BEGIN

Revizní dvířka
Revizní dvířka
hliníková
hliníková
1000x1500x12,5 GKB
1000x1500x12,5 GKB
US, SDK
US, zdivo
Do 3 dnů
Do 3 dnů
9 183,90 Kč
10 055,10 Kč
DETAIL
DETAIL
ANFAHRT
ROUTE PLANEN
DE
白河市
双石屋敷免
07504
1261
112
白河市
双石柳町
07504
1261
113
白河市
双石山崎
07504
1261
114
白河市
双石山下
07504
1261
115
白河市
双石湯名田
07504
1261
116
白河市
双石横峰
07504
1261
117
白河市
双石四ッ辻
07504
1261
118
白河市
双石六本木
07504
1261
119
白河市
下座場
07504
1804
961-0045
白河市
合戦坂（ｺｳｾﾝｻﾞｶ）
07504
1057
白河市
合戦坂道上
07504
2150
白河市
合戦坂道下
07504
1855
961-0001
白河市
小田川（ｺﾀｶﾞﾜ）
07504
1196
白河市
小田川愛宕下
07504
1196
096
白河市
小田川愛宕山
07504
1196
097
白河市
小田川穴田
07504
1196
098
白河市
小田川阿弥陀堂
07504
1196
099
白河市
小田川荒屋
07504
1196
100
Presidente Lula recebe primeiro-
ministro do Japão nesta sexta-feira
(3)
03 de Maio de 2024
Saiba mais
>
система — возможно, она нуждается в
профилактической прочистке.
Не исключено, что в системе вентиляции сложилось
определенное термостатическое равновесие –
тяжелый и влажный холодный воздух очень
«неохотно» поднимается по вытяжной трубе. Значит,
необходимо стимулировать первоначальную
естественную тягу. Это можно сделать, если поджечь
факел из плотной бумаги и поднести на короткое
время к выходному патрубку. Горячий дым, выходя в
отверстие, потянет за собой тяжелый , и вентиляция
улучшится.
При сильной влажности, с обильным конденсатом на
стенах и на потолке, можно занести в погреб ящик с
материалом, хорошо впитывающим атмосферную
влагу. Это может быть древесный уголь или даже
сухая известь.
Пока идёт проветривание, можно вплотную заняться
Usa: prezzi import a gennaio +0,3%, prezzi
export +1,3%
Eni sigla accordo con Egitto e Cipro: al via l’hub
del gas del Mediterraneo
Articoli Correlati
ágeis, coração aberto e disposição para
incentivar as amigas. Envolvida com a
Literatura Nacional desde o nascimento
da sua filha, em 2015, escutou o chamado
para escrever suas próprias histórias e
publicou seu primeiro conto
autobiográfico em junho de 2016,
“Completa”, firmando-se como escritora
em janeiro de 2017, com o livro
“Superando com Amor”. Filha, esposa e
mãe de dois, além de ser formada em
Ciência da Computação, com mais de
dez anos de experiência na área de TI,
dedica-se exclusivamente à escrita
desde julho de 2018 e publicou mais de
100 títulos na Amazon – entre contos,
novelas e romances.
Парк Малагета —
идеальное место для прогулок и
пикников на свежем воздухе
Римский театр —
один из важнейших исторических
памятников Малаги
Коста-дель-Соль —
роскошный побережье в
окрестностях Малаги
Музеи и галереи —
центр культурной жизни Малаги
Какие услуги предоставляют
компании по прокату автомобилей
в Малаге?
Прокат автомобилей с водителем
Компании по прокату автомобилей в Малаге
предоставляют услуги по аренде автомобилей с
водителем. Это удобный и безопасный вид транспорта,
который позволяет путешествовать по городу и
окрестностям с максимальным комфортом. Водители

END
BEGIN

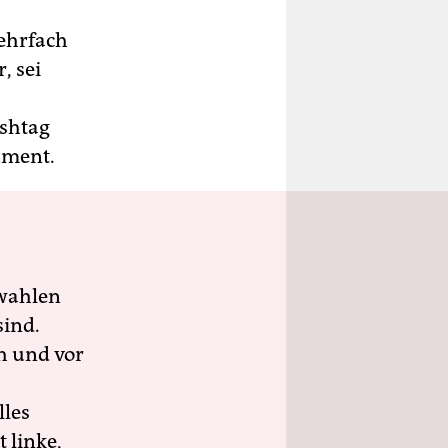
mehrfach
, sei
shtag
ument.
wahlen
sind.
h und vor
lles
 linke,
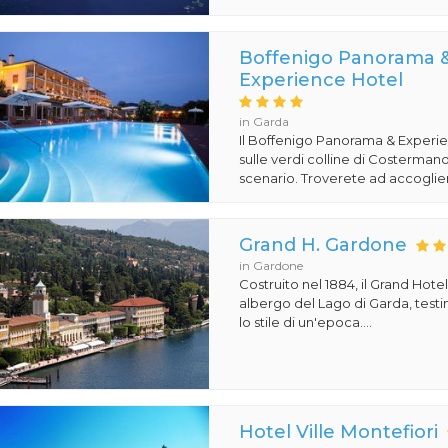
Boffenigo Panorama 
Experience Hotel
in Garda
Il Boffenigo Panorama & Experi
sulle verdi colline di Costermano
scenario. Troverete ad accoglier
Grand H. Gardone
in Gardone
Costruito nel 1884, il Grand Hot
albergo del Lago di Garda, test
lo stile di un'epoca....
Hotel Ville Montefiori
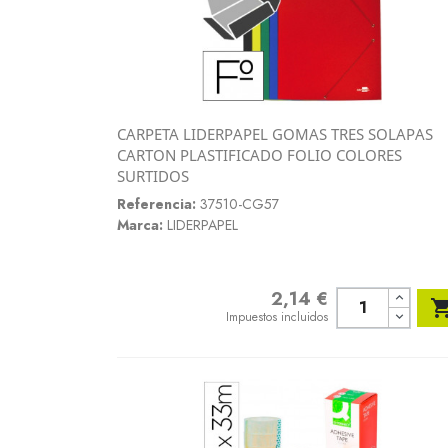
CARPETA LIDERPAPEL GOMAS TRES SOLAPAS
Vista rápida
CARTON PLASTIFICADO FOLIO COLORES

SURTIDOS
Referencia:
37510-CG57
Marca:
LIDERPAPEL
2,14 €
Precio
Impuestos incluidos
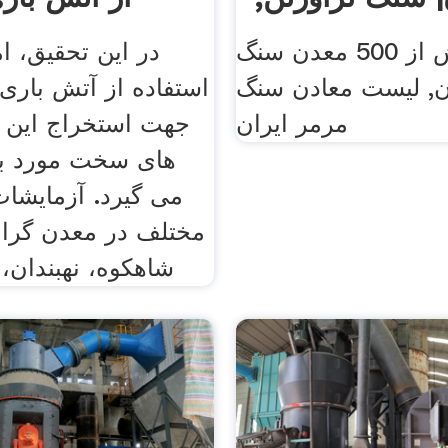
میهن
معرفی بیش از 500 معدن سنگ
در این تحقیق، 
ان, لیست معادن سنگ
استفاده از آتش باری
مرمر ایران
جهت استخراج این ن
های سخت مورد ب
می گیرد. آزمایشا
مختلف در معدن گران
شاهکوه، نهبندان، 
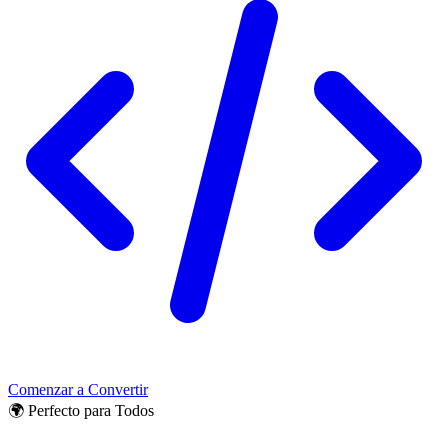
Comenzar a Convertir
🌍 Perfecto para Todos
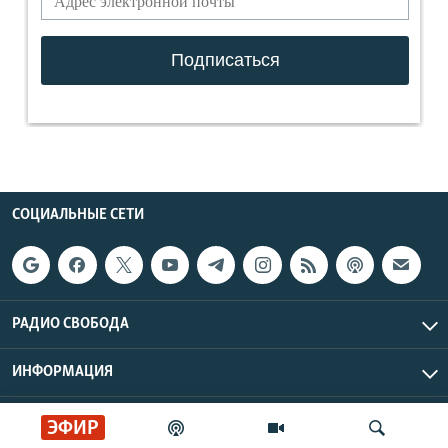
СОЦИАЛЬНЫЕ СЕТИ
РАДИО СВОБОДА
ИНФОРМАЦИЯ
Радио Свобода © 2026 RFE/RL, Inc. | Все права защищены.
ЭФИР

END
BEGIN

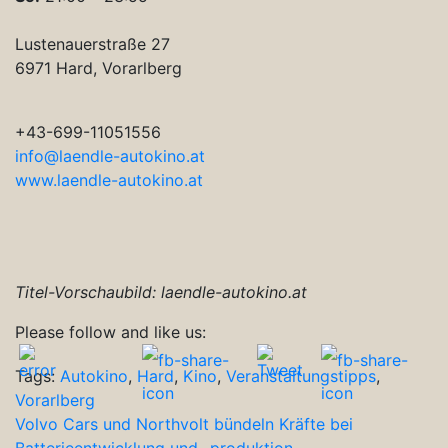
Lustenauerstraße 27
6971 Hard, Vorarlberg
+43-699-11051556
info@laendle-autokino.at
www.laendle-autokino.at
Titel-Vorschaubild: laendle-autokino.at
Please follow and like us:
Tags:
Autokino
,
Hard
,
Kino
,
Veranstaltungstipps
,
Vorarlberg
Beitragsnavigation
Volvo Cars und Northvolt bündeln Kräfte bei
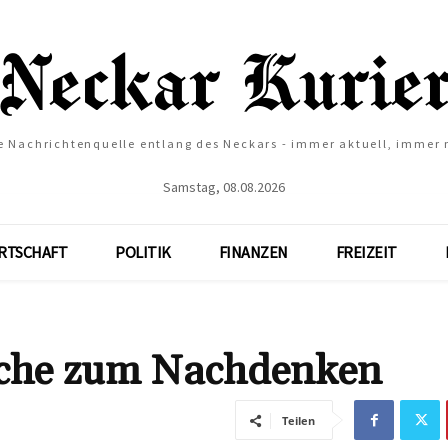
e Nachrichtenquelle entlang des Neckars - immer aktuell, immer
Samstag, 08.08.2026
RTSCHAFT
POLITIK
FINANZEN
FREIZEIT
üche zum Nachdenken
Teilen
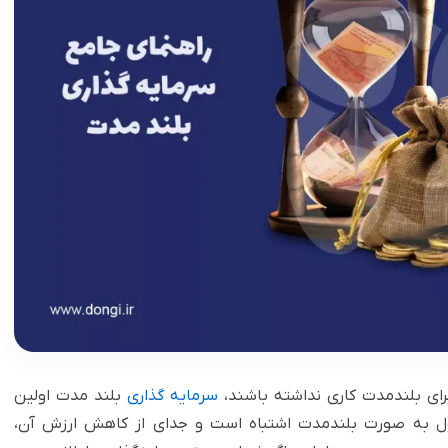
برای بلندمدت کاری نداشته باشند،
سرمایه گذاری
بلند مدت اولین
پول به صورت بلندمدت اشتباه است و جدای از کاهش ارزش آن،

END

=== EXERCISE BRIEF ===
Return each line above where the word "Garda" shows up.

=== TASK RESPONSE ===
in Garda
albergo del Lago di Garda, test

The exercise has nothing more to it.